About this task ▸ The answer is the exact text of every line from the one that contains "Find the location of a particular element. The" to the final line of the entries below, with pictures left out.

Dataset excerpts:

....

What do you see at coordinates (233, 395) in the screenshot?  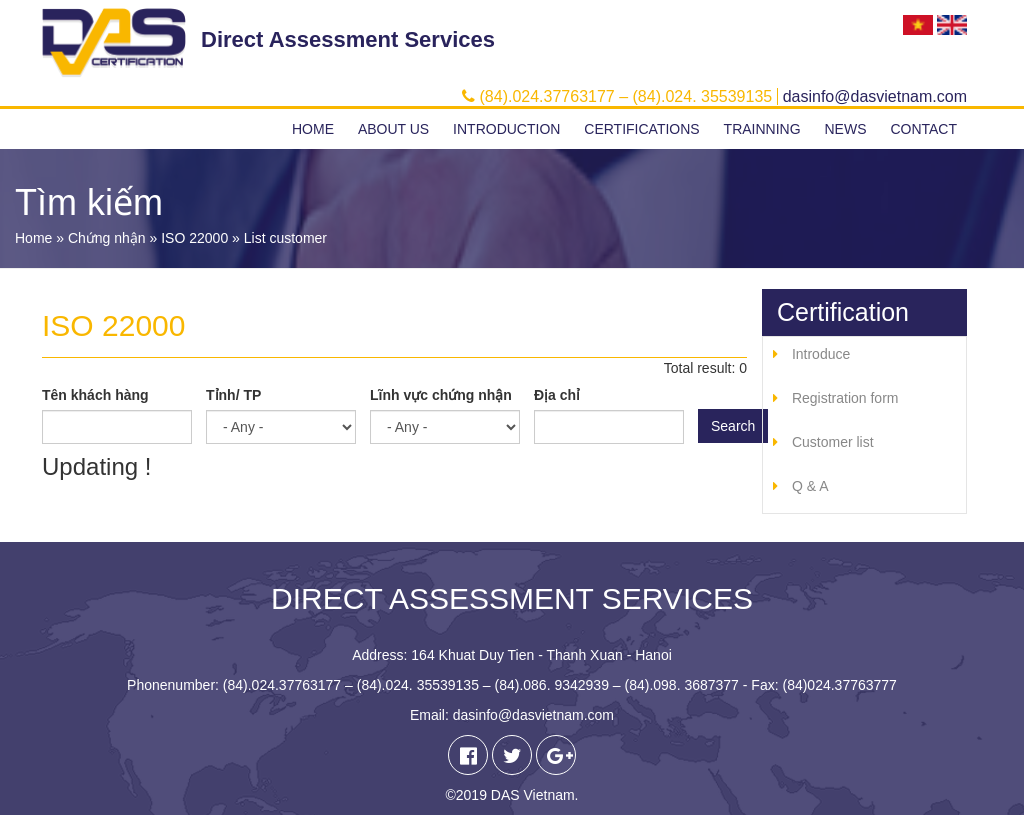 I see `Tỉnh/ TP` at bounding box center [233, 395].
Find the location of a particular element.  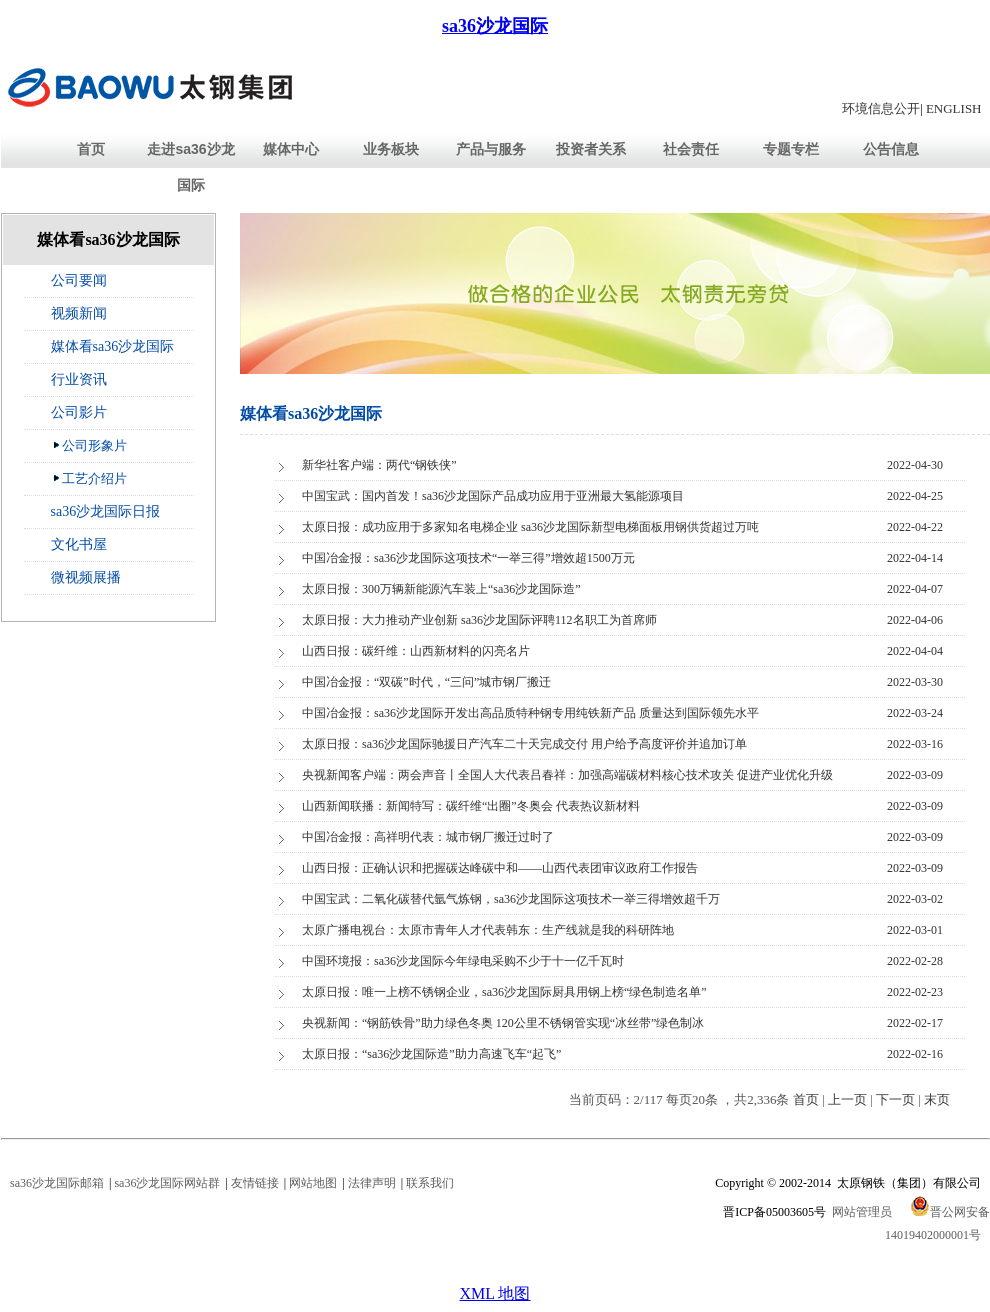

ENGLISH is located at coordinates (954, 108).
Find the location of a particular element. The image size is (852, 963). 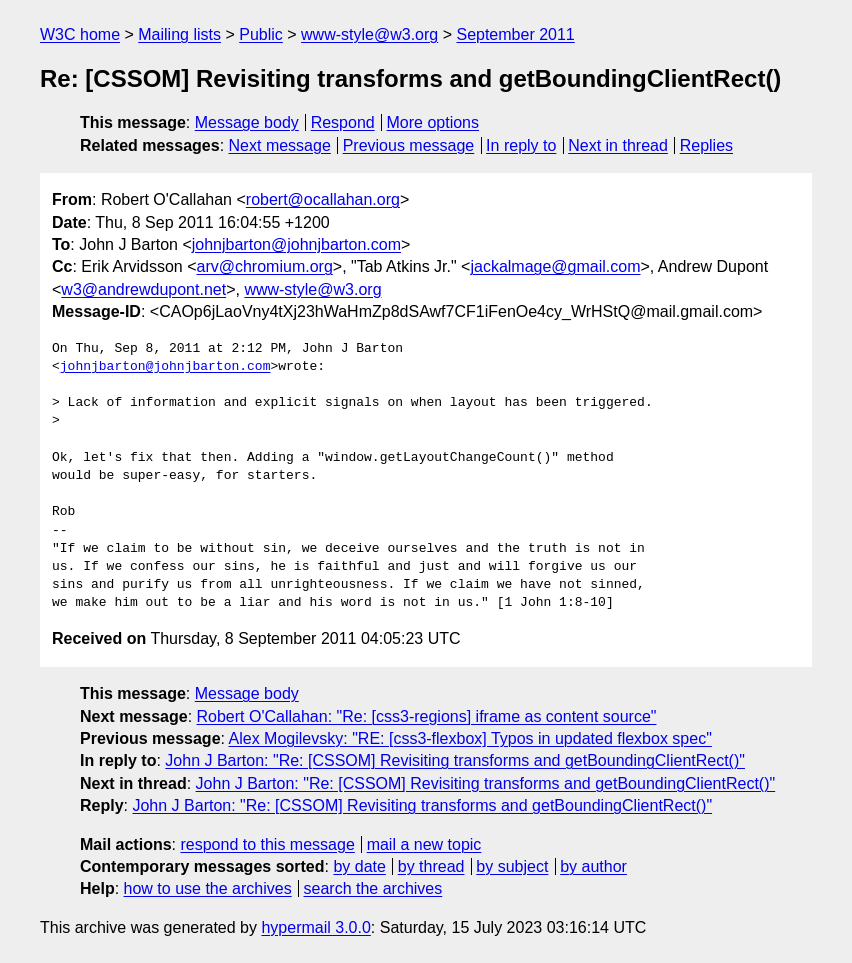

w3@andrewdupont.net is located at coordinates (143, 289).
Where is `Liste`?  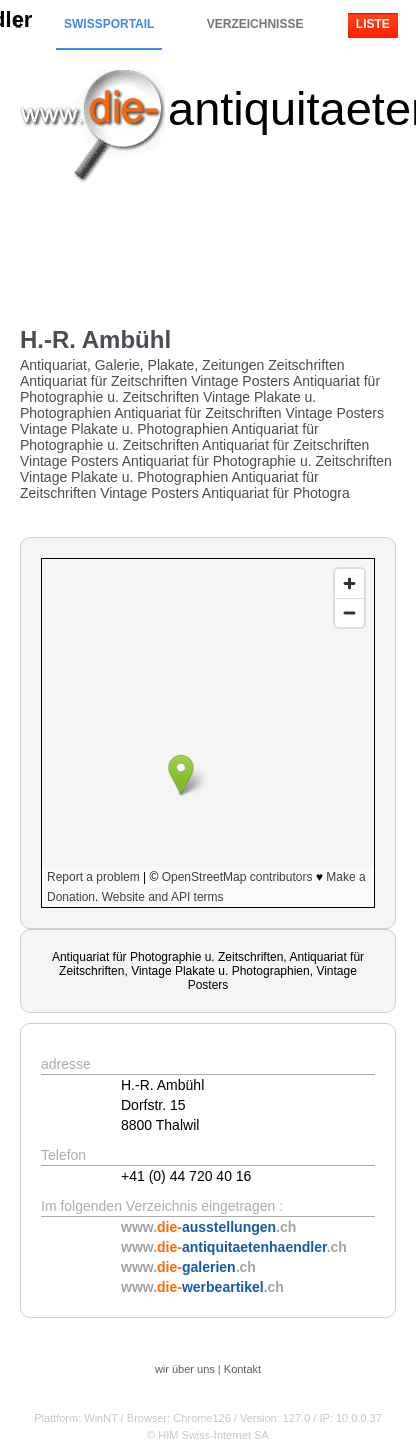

....

Task output ▸
Find the location of a particular element. The image size is (852, 963). 

w3@andrewdupont.net is located at coordinates (143, 289).
Where is `Liste`?  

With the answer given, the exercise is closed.